**MATERIAL PROVIDED:**
++++
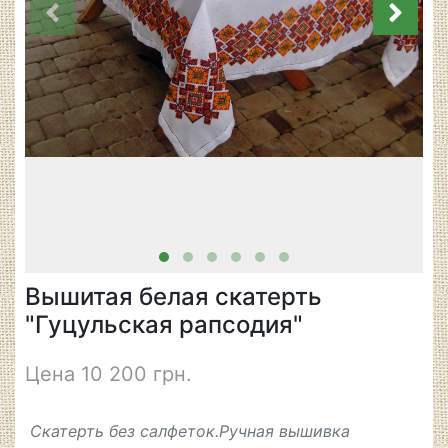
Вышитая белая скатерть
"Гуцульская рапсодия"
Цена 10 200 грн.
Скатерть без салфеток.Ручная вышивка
++++
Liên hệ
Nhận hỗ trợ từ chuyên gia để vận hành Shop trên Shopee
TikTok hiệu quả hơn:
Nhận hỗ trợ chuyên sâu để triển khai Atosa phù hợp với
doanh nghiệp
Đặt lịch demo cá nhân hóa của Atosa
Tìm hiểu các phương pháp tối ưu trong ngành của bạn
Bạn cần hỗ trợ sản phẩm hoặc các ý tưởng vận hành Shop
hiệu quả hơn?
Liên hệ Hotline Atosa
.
++++
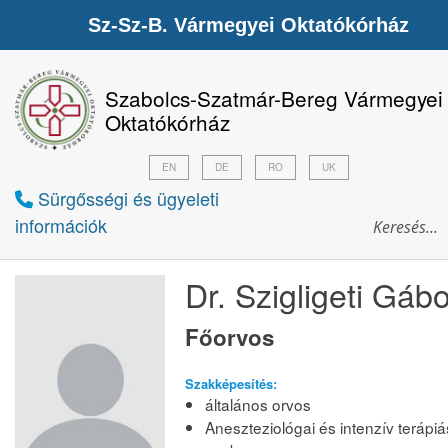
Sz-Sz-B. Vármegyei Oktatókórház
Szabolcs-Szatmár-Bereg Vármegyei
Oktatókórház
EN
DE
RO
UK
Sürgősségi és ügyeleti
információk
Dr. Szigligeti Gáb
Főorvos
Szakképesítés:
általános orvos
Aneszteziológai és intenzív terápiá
++++
**TASK TO COMPLETE:**
Would you output, from the records above, exactly the run of lines that starts at the line containing "Szabolcs-Szatmár-Bereg Vármegyei" and ends at the line containing "Aneszteziológai és intenzív terápiá", and only that run?

**TASK ANSWER:**
Szabolcs-Szatmár-Bereg Vármegyei
Oktatókórház
EN
DE
RO
UK
Sürgősségi és ügyeleti
információk
Dr. Szigligeti Gáb
Főorvos
Szakképesítés:
általános orvos
Aneszteziológai és intenzív terápiá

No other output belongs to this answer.